Tous les acteurs ont compris que, pour faire face aux Adblock, ils devaient trouver une raison d’être légitime en tant que tiers de confiance, capable de faire la bonne suggestion au bon moment ce qui représenterait alors un service de qualité pour lequel le consommateur serait volontaire et donc prêt à ouvrir ses data perso si et seulement si il se sent “in control”. (Rappelons que ceux qui refusent ce monde de Big Data, dans lequel ils se trouvent manipulés comme des objets, peuvent inverser la proposition en passant d’une approche CRM à une approche VRM,où les informations personnelles ne quittent pas le serveur. Je partage éventuellement en “read only”, et pour un temps limité, les informations que je choisis avec ceux que je choisis).
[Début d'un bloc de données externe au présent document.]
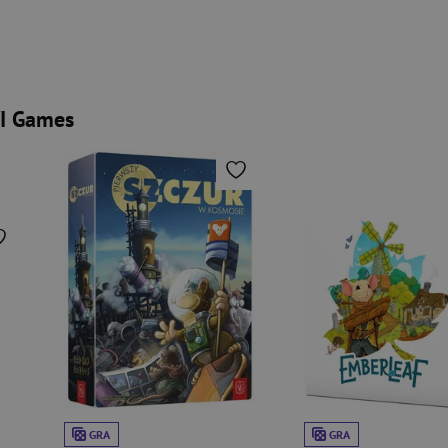
VI Games
GRA
GRA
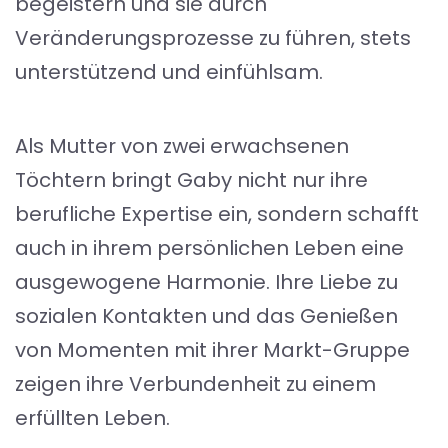
begeistern und sie durch
Veränderungsprozesse zu führen, stets
unterstützend und einfühlsam.
Als Mutter von zwei erwachsenen
Töchtern bringt Gaby nicht nur ihre
berufliche Expertise ein, sondern schafft
auch in ihrem persönlichen Leben eine
ausgewogene Harmonie. Ihre Liebe zu
sozialen Kontakten und das Genießen
von Momenten mit ihrer Markt-Gruppe
zeigen ihre Verbundenheit zu einem
erfüllten Leben.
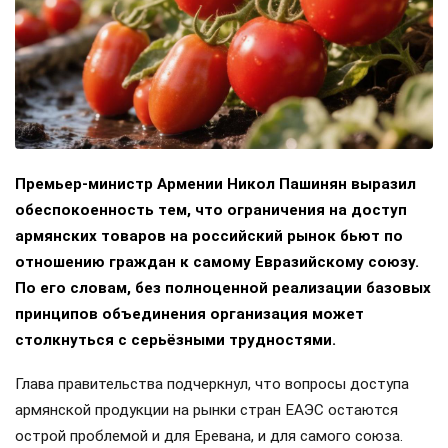
Премьер-министр Армении Никол Пашинян выразил
обеспокоенность тем, что ограничения на доступ
армянских товаров на российский рынок бьют по
отношению граждан к самому Евразийскому союзу.
По его словам, без полноценной реализации базовых
принципов объединения организация может
столкнуться с серьёзными трудностями.
Глава правительства подчеркнул, что вопросы доступа
армянской продукции на рынки стран ЕАЭС остаются
острой проблемой и для Еревана, и для самого союза.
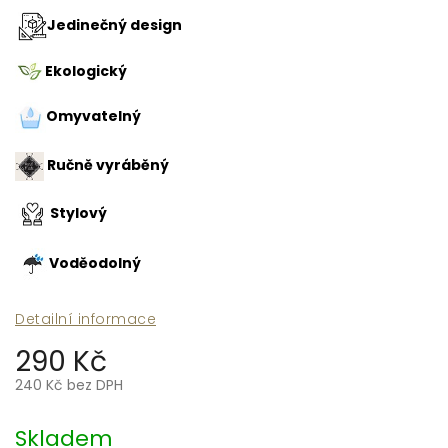
Jedinečný design
Ekologický
Omyvatelný
Ručně vyráběný
Stylový
Voděodolný
Detailní informace
290 Kč
240 Kč bez DPH
Měrná
cena:
Skladem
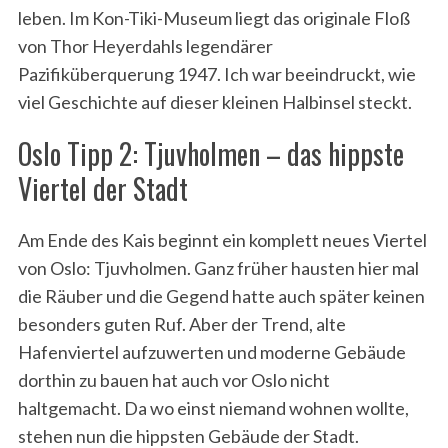
leben. Im Kon-Tiki-Museum liegt das originale Floß
von Thor Heyerdahls legendärer
Pazifiküberquerung 1947. Ich war beeindruckt, wie
viel Geschichte auf dieser kleinen Halbinsel steckt.
Oslo Tipp 2: Tjuvholmen – das hippste
Viertel der Stadt
Am Ende des Kais beginnt ein komplett neues Viertel
von Oslo: Tjuvholmen. Ganz früher hausten hier mal
die Räuber und die Gegend hatte auch später keinen
besonders guten Ruf. Aber der Trend, alte
Hafenviertel aufzuwerten und moderne Gebäude
dorthin zu bauen hat auch vor Oslo nicht
haltgemacht. Da wo einst niemand wohnen wollte,
stehen nun die hippsten Gebäude der Stadt.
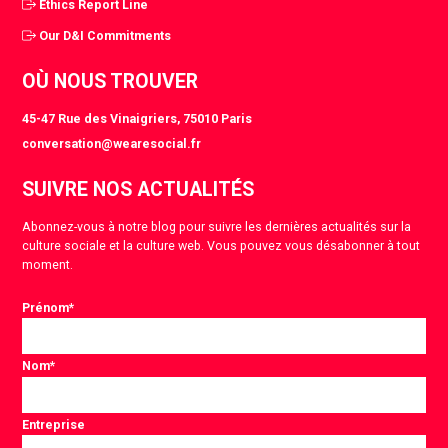
Ethics Report Line
Our D&I Commitments
OÙ NOUS TROUVER
45-47 Rue des Vinaigriers, 75010 Paris
conversation@wearesocial.fr
SUIVRE NOS ACTUALITÉS
Abonnez-vous à notre blog pour suivre les dernières actualités sur la
culture sociale et la culture web. Vous pouvez vous désabonner à tout
moment.
Prénom
*
Nom
*
Entreprise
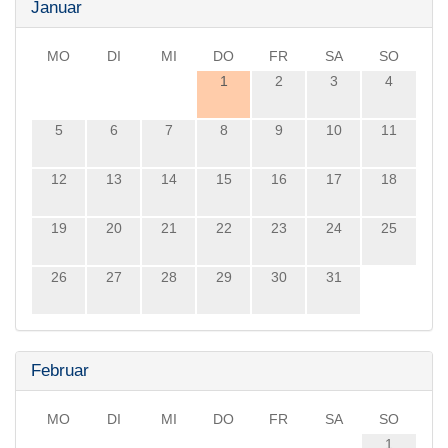
Januar
MO
DI
MI
DO
FR
SA
SO
1
2
3
4
5
6
7
8
9
10
11
12
13
14
15
16
17
18
19
20
21
22
23
24
25
26
27
28
29
30
31
Februar
MO
DI
MI
DO
FR
SA
SO
1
Tous ces grands acteurs arrivent donc, grâce à ces profils enrichis, au Graal : être capable en tant que tiers de confiance de faire la bonne suggestion au bon moment à ses clients.Comme nous l’avons vu dans les différents business models, certains gardent ces informations jalousement pour eux comme Apple et, à moindre échelle, Amazon ; d’autres, comme Google ou Facebook, en font au contraire une activité très lucrative en revendant ces informations aux marques ou à des sociétés très spécialisées (Claritas, Datalogix, Acxiom…),qui elles-mêmes les revendent aux marques.

Et les marques, elles en font quoi de cette information riche et anonymisée ?

Elles les utilisent pour faire du Real Time Bidding (RTB) qui représente 50% des budgets publicitaires digitaux soit 25 % du total. Voir graphique The Economist.

Le RTB fonctionne de la façon suivante : Vous êtes en train de lire un article sur la cueillette des fraises sur le site de votre journal favoris, qui se trouve être le Washington Post. Le site, grâce aux cookies, vous a reconnu et est capable d’envoyer un profil anomymisé avec le maximum de vos caractéristiques pour que tous les annonceurs enchérissent et que, 100 M$ plus tard, la bannière la plus offrante se retrouve devant vos yeux.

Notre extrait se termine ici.